La basura es uno de los problemas principales que la humanidad le da al planeta. Kilos y kilos de materiales lanzados a la intemperie genera años de desgaste y contaminación. Por eso, una de las tareas más importantes de la comunidad es la recolección y tratamiento de la basura. Tanto es así, que, durante el tiempo de pandemia, este servicio fue considerado como trabajo esencial.

Para explicar mejor cómo se desarrolla la actividad, María de Fatima Cioffi, directora del Centro de Disposición Final, dialogó con los miembros del programa “Por un día mejor”, para Radio Total, y dijo: “Al recolector los vecinos lo conocen, al que barre también, pero al personal que está en el centro de disposición final, no lo conoce el vecino. Y hace un trabajo enorme, que tiene poca colaboración de los vecinos, a pesar de que estamos haciendo permanentemente hincapié en separar los residuos y en la importancia de reciclar, llega un montón de residuos. Todos como vecinos aportamos al centro de disposición final”.

En cuanto a los métodos utilizados, María expuso que “los sistemas han ido mejorando en el tiempo a pesar de que cada vez se hace más grave la situación, porque la sociedad en el mundo genera cada vez más residuos, y si no tomamos conciencia algún día no vamos a tener dónde ponerlos”, y agregó: “A nosotros nos llegan los residuos y hay personal que los separa, de ahí separando sacamos lo que es reciclable y lo que no. Lo reciclable se comercializa y lo que no va a enterramiento. No damos abasto en separar todo lo que nos llega”.

Además, dio detalles sobre las condiciones de los trabajadores del lugar: “La dirección tiene aproximadamente 50 empleados, de los cuales 10 son empleados municipales, el resto son planes de ayuda económica, pero cuando nosotros llegamos a hacernos cargo en 2019, el personal era informal y estaba en negro.

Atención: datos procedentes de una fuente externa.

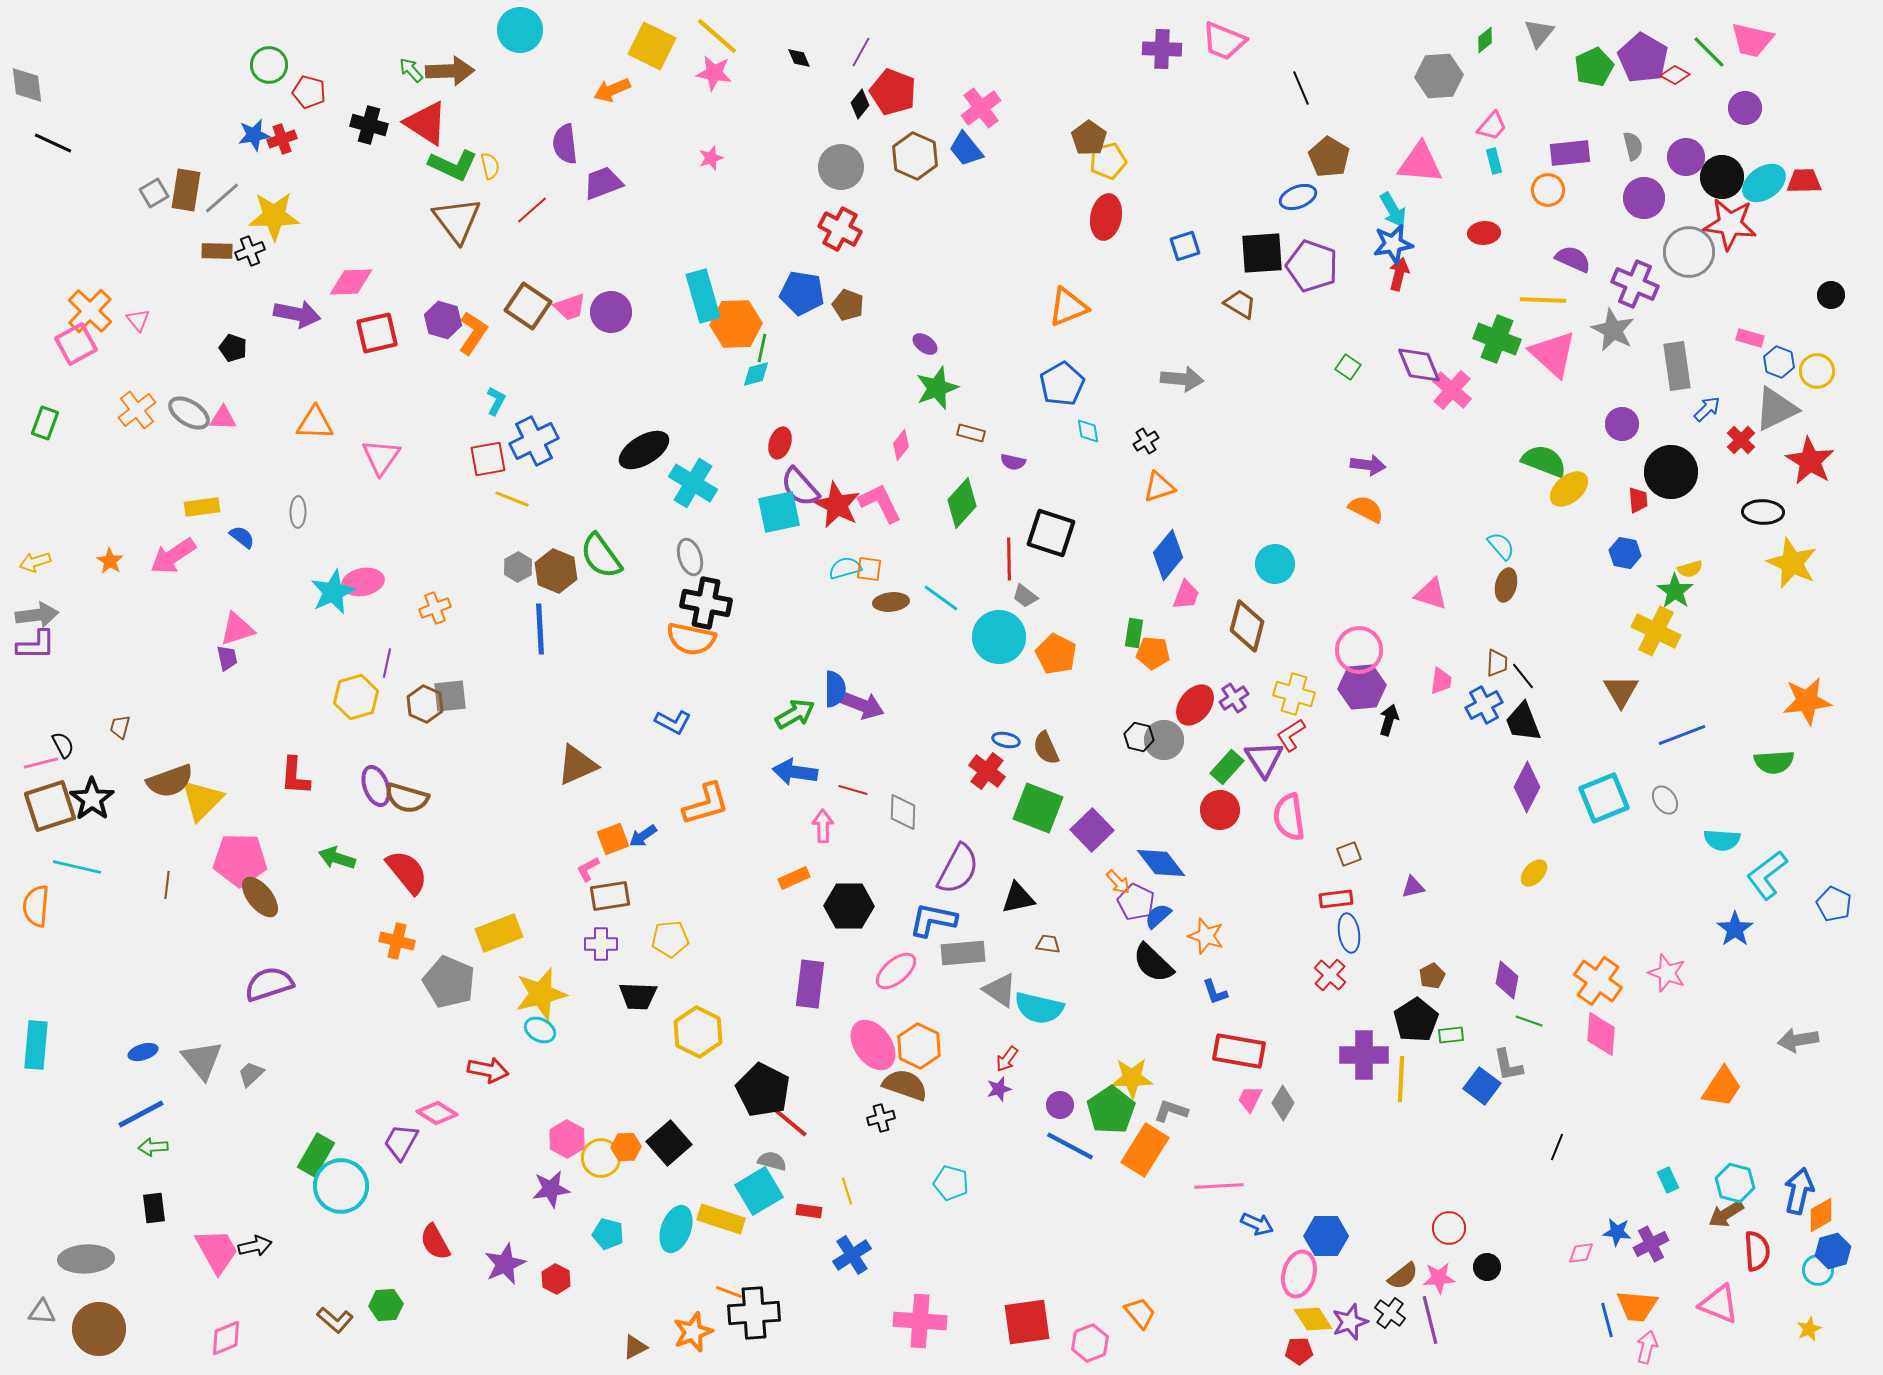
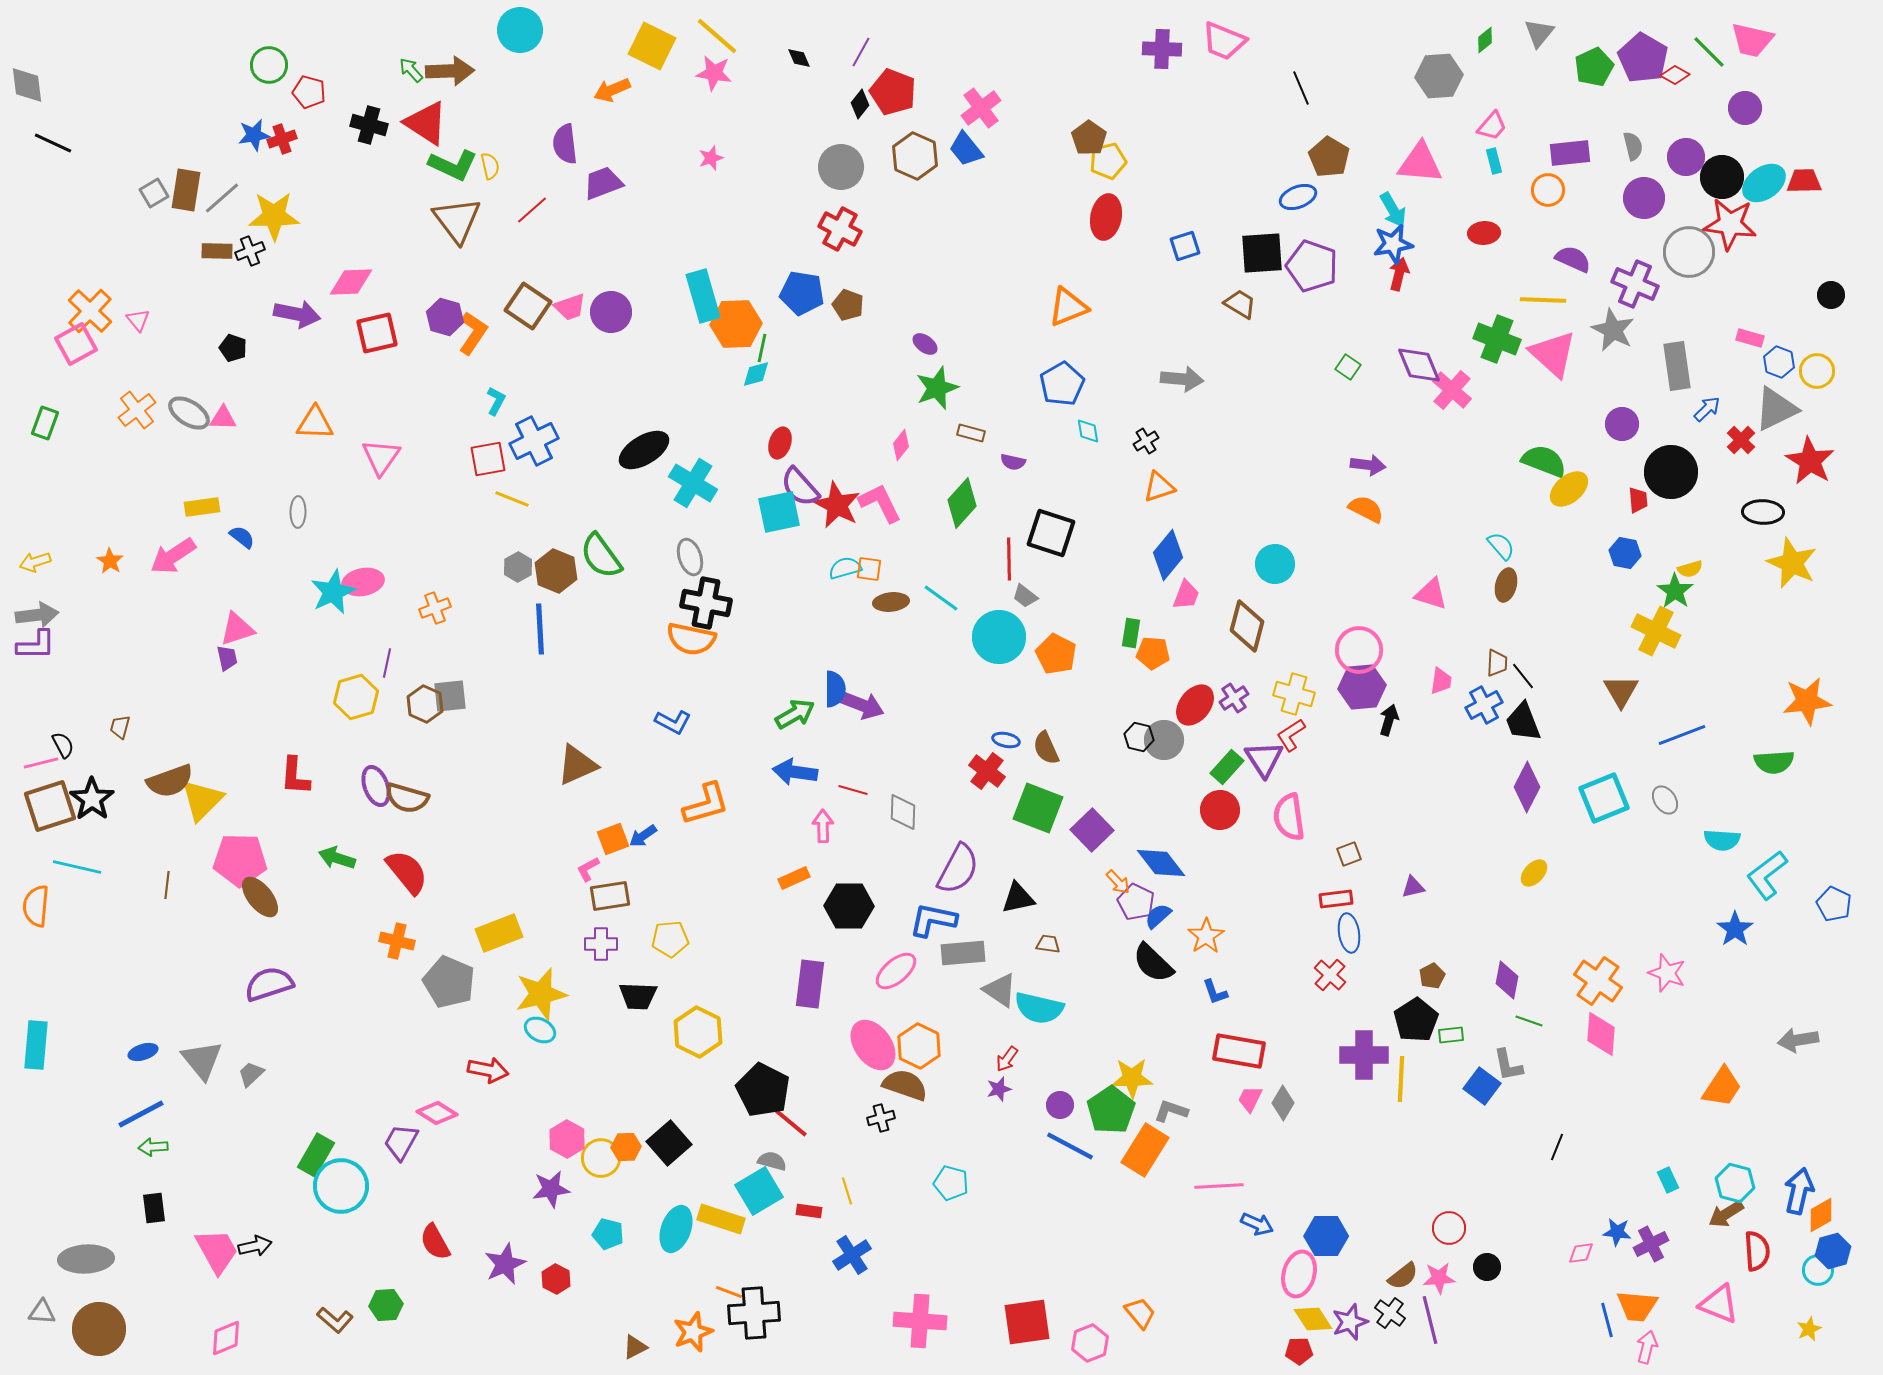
purple hexagon at (443, 320): moved 2 px right, 3 px up
green rectangle at (1134, 633): moved 3 px left
orange star at (1206, 936): rotated 21 degrees clockwise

Era personal de la calle que se le pagaba en negro por el recuperado. Nosotros tratamos de darles un marco de formalidad, les damos la indumentaria que corresponde, les pusimos transporte y lo vamos mejorando día a día, pero es personal que trabaja seis horas, de las cuales efectivas no llegan a cinco, y nosotros necesitaríamos al menos tener 24 horas de personal reciclando y recuperando”, y añadió: “Esas personas que uno ha visto en los basurales también estaban acá, y en ese momento los reunimos, y todos los que en diciembre del 2019 quisieron entrar a la formalidad del Plan de Ayuda Económica que tiene la Municipalidad, fueron absorbidos dentro del plan. A pesar de eso sigue habiendo personas que entran a lo que yo llamo ‘al cirujeo’. Es un predio muy grande, son varias hectáreas, y hay diferentes tácticas y cosas para tratar con la gente, pero yo personalmente lo tomo como que el que entra lo hace por necesidad. Entonces, también, dentro de la informalidad, trato de darles un marco de normativas. Ya casi todos me conocen, me piden permiso, y en la medida que nos respetemos, nos ayudamos mutuamente”.

En cuanto a la cantidad de material reciclado y recuperado, la directora del Centro de Disposición Final sostuvo: “Es un debate, porque si uno lo dice en kilos es poco, pero si lo dice en volumen es mucho, porque por lo general lo que más pesa en la basura es el orgánico, y el reciclable no pesa tanto, pero si ocupa mucho espacio y demora siglos en degradarse. Entonces si separamos el 15% o el 10%, estamos haciendo un montón por el medio ambiente, porque no estamos enterrando mucho volumen ni materiales que van a quedar por varias generaciones enterradas”.